Question

A tire has a gauge pressure of \(300 . \mathrm{kPa}\) at \(15.0^{\circ} \mathrm{C}\). What is the gauge pressure at \(45.0^{\circ} \mathrm{C}\) ? Assume that the change in volume of the tire is negligible.

Short answer

Answer: The gauge pressure at 45.0°C is approximately 330.75 kPa.

Step-by-step solution

Convert temperatures to Kelvin

First, we need to convert the given temperatures from Celsius to Kelvin. To do so, we add 273.15 to the temperatures in Celsius: T1 = 15.0 + 273.15 = 288.15 K T2 = 45.0 + 273.15 = 318.15 K

Rearrange the formula for P2

We rearrange the equation P1/T1 = P2/T2 to find P2: P2 = P1 * (T2/T1)

Substitute the given values and solve for P2

Now, we substitute the given values into the equation and solve for P2: P2 = 300,000 * (318.15 / 288.15) P2 ≈ 330,750 Pa

Convert P2 to kPa

Since the initial pressure was given in kPa, we should convert the final pressure to kPa as well: P2 = 330,750 Pa / 1000 = 330.75 kPa

State the final answer

The gauge pressure of the tire at 45.0°C is approximately 330.75 kPa.

Key concepts

Temperature Conversion

Temperature conversion is an essential concept in science, especially when working with the Ideal Gas Law.
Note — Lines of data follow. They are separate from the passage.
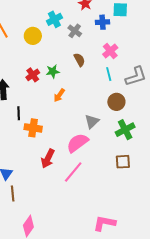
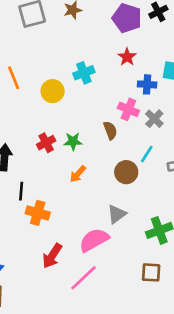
gray cross: (75, 31) -> (154, 119), moved
pink cross: (110, 51) -> (128, 109), moved, turned -35
cyan line: (109, 74) -> (147, 154), turned 40
brown circle: (116, 102) -> (126, 172), moved

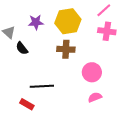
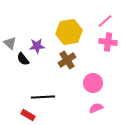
purple star: (36, 22) -> (37, 46), moved
brown cross: (66, 49) -> (67, 60), turned -36

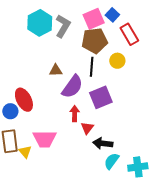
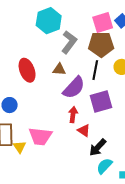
gray L-shape: (63, 26) -> (69, 42), moved
red ellipse: (24, 100) -> (27, 70), moved
red triangle: (87, 128) -> (84, 130), turned -40
black arrow: (103, 143) -> (98, 147), turned -60

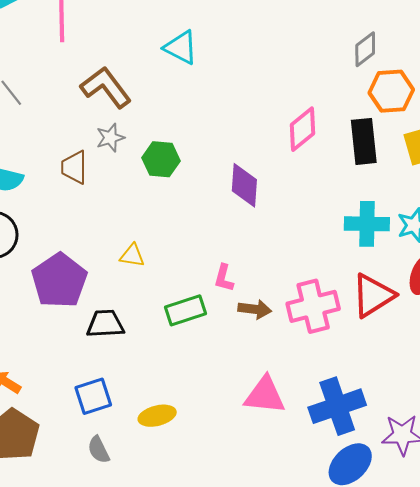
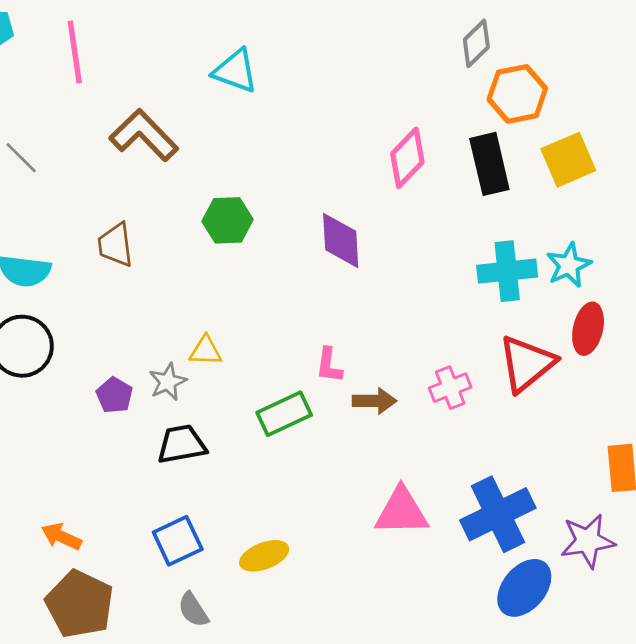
gray star: (110, 138) -> (168, 382), moved
purple pentagon: (59, 281) -> (114, 395), size x0.5
pink cross: (313, 306) -> (450, 388), size x0.6

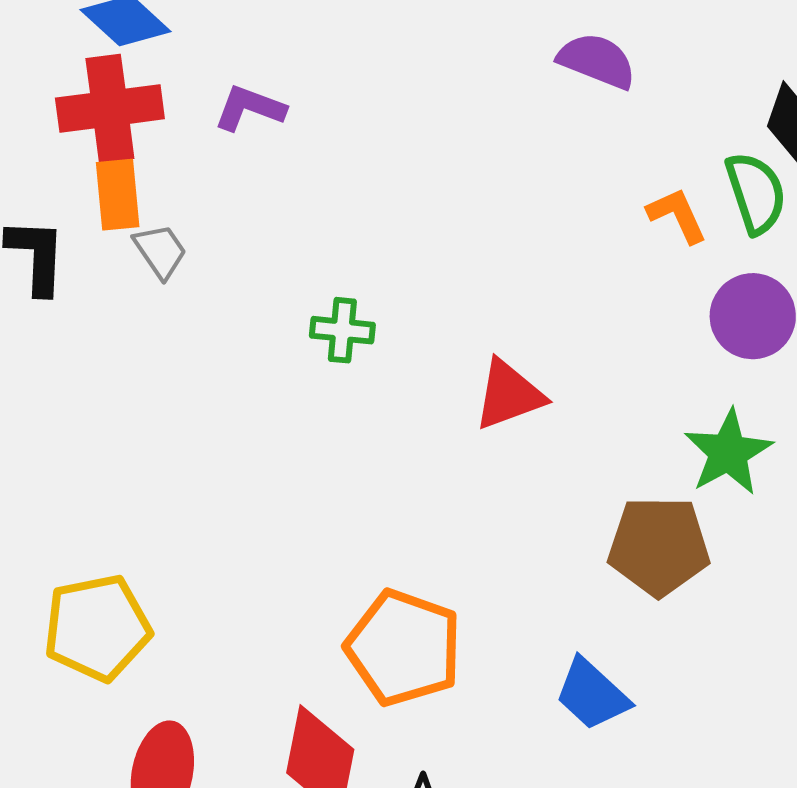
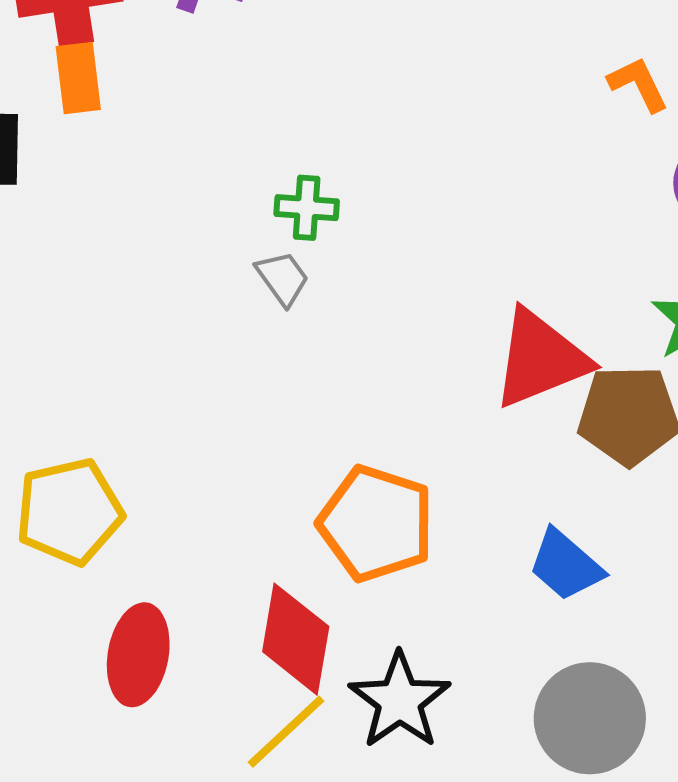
gray trapezoid: (160, 251) -> (282, 278), moved
red triangle: (509, 395) -> (540, 359), moved, size x1.4

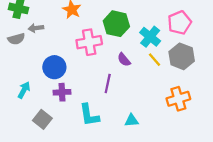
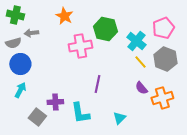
purple semicircle: (124, 60) -> (141, 88), moved
blue circle: (54, 67) -> (20, 64), moved
purple cross: (62, 92) -> (55, 102), moved
cyan triangle: (132, 120) -> (119, 118), turned -40

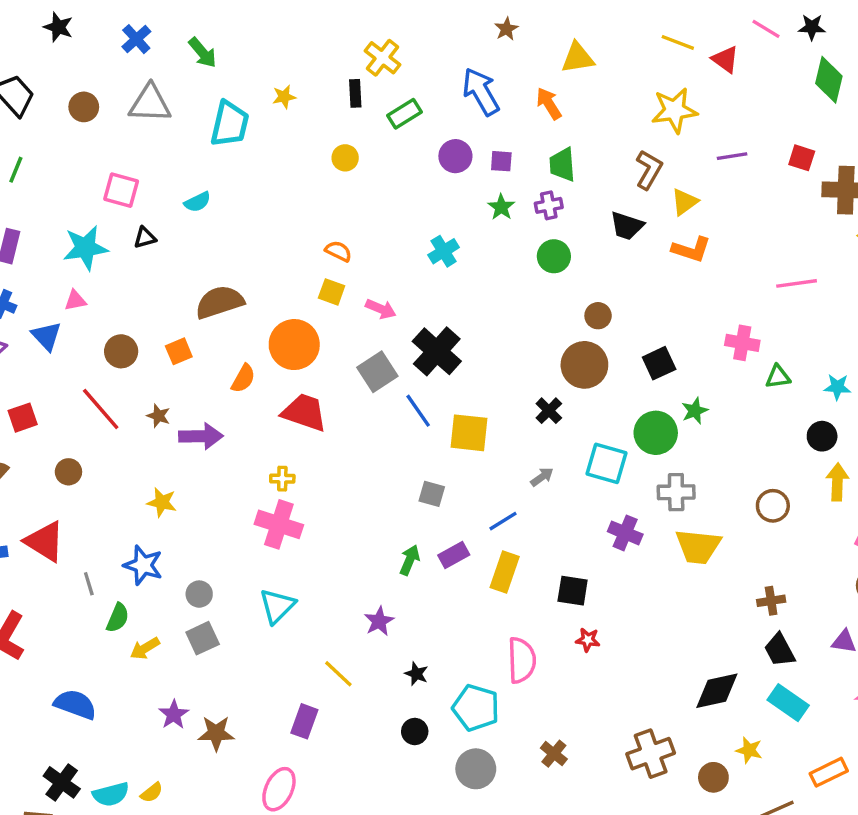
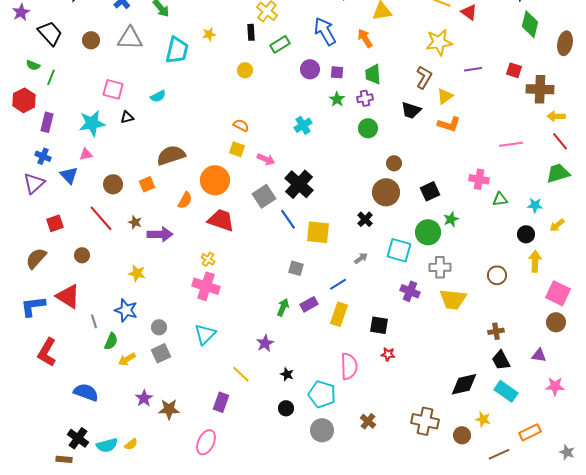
yellow cross: (282, 479) -> (208, 259), turned 32
brown cross: (651, 754) -> (425, 421), turned 32

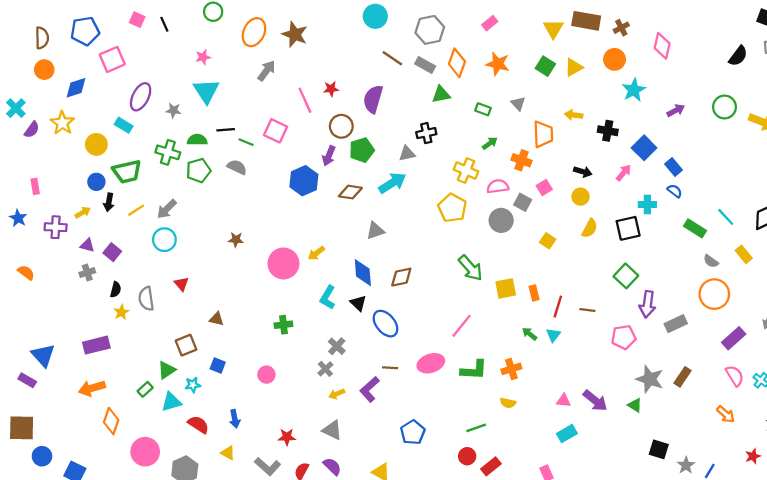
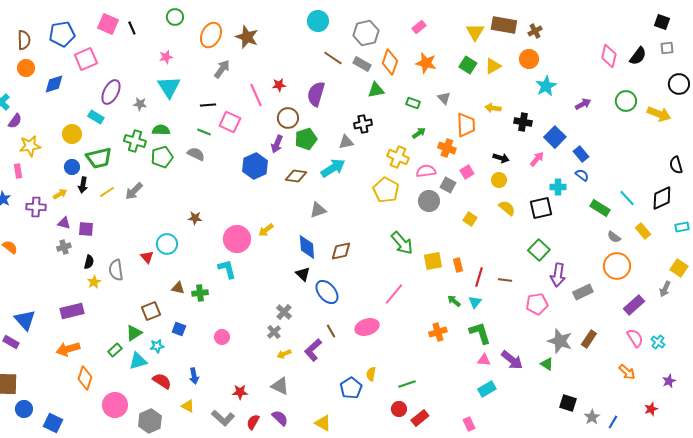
pink square: (137, 20) -> (108, 24), size x1.5
pink diamond: (662, 46) -> (609, 56), moved
yellow star: (62, 123) -> (30, 146), moved, turned 30
black line: (226, 130) -> (208, 105), moved
yellow semicircle: (590, 228) -> (507, 208), turned -78
cyan circle: (164, 240) -> (167, 244), moved
purple square: (112, 252) -> (86, 229), turned -35
cyan L-shape: (328, 297) -> (227, 269), moved, turned 135
green cross: (283, 325) -> (200, 293), moved
brown line: (390, 368) -> (331, 331), turned 56
green L-shape: (474, 370) -> (480, 333), moved, turned -110
yellow semicircle: (508, 403) -> (371, 374), moved, turned 88

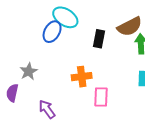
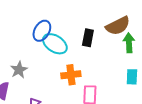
cyan ellipse: (65, 17) -> (55, 44), moved

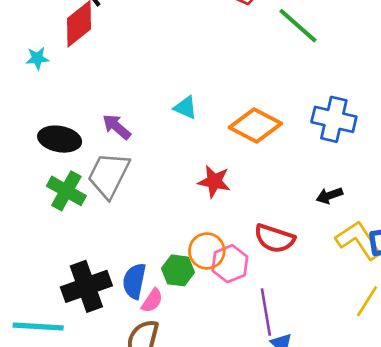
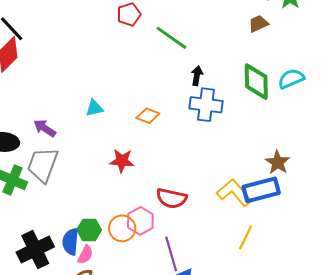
cyan triangle: (185, 107) -> (94, 108), turned -30
orange diamond: (255, 126) -> (148, 116), size x0.6
black arrow: (329, 196) -> (197, 76), moved, turned 126
orange circle: (207, 251) -> (122, 228), moved
green hexagon: (178, 270) -> (89, 230), moved

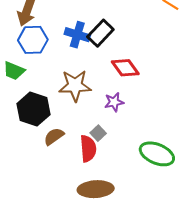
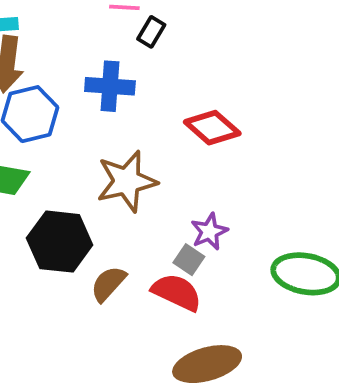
black rectangle: (100, 33) -> (151, 32), moved, size x0.6
purple star: (114, 102) -> (209, 232), moved
red semicircle: (88, 149) -> (177, 292), turned -48

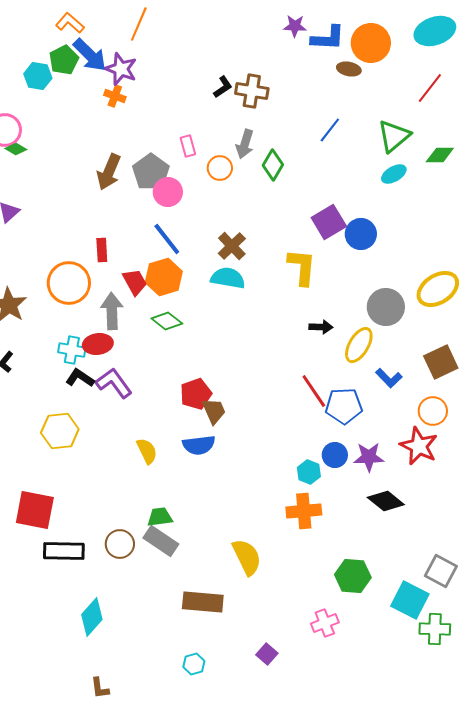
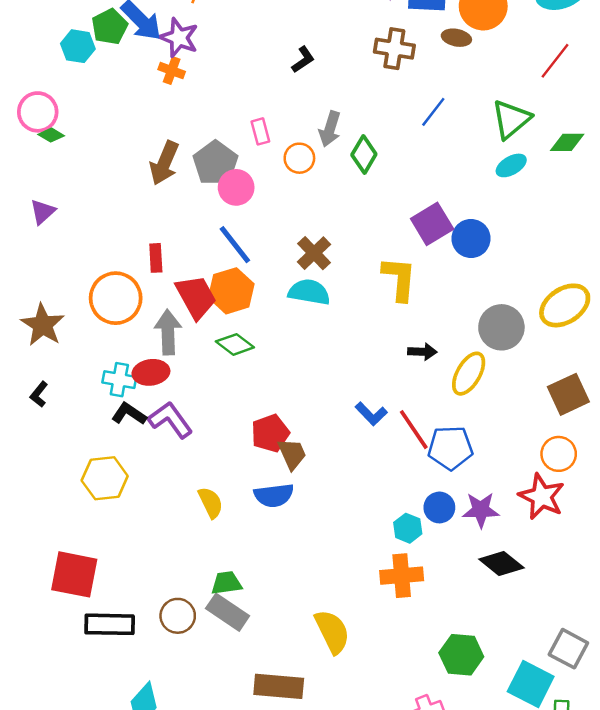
brown cross: (252, 91) -> (394, 49), moved
red trapezoid: (135, 282) -> (196, 297), size x1.4
blue L-shape: (389, 378) -> (371, 414), moved

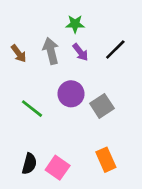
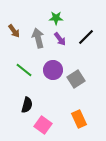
brown arrow: (19, 54) -> (14, 31), moved
green line: (32, 109) -> (24, 70), moved
black semicircle: (29, 164) -> (27, 105), moved

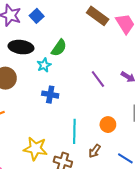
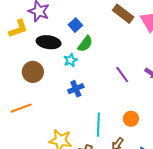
blue square: (37, 16) -> (75, 25), moved
blue cross: (50, 95) -> (76, 89), turned -35

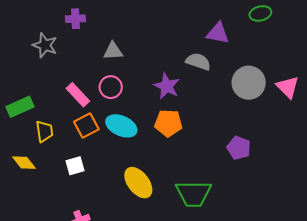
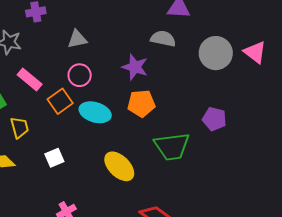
pink rectangle: (78, 95) -> (30, 80), moved
orange square: (86, 126) -> (60, 101), moved
green trapezoid: (194, 194) -> (172, 146), moved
In this exercise, you need to convert temperatures from Celsius to Kelvin to use them in calculations. The Kelvin scale is often used in scientific calculations because it starts at absolute zero, making it an absolute temperature measurement.To convert Celsius to Kelvin:

• Add 273.15 to the Celsius temperature.
• For example, a temperature of \(15.0^{\circ} \text{C}\) becomes \(288.15 \text{K}\) after conversion.
• Similarly, \(45.0^{\circ} \text{C}\) converts to \(318.15 \text{K}\).

This straightforward conversion allows you to work efficiently within thermodynamic equations without additional correction factors. Remember, Kelvin does not use the degree sign (°) like Celsius.

Pressure Calculations

Pressure calculations are critical when applying the Ideal Gas Law. In this problem, you needed to find a new gauge pressure after a change in temperature, assuming constant volume.The pressure-temperature relationship for gases can be shown by using:\[ \frac{P_1}{T_1} = \frac{P_2}{T_2} \]where:

• \( P_1 \) and \( T_1 \) are the initial pressure and temperature.
• \( P_2 \) and \( T_2 \) are the final pressure and temperature.

This formula derives from the Ideal Gas Law simplified under constant volume assumptions. Solving for \( P_2 \), you can determine the new pressure using known temperatures and initial pressure. This relationship is linear, making it predictable and reliable in closed systems.

Kelvin Scale

The Kelvin scale is fundamental in scientific calculations related to thermodynamics. Unlike other temperature scales, it starts at absolute zero, which is approximately -273.15°C. Here are some characteristics of the Kelvin scale:

• Absolute zero is the point at which molecular motion theoretically stops.
• There is no negative number in the Kelvin scale, simplifying many physical equations.
• This scale is directly proportional to the average kinetic energy of particles in a substance.

When working with gases and their properties, using the Kelvin scale avoids errors associated with negative temperatures and provides accurate relative temperature measurements. Always ensure to convert Celsius to Kelvin in these scenarios.

Gauge Pressure

Gauge pressure is the pressure relative to the ambient atmospheric pressure. It is widely used in engineering applications where the differences between internal pressure and atmospheric pressure are measured. A few key points about gauge pressure:

• It can be positive or negative, depending on whether the measured pressure is above or below atmospheric pressure.
• In this exercise, the tire's pressure given in kilopascals (kPa) is gauge pressure.
• Gauge pressure readings need to be converted to absolute pressure (by adding atmospheric pressure) when used in thermodynamic equations.

In this scenario, you are directly calculating the change in gauge pressure with temperature changes. Understanding gauge pressure helps ensure accurate assessments in practical applications like tire inflation where only relative pressure difference matters.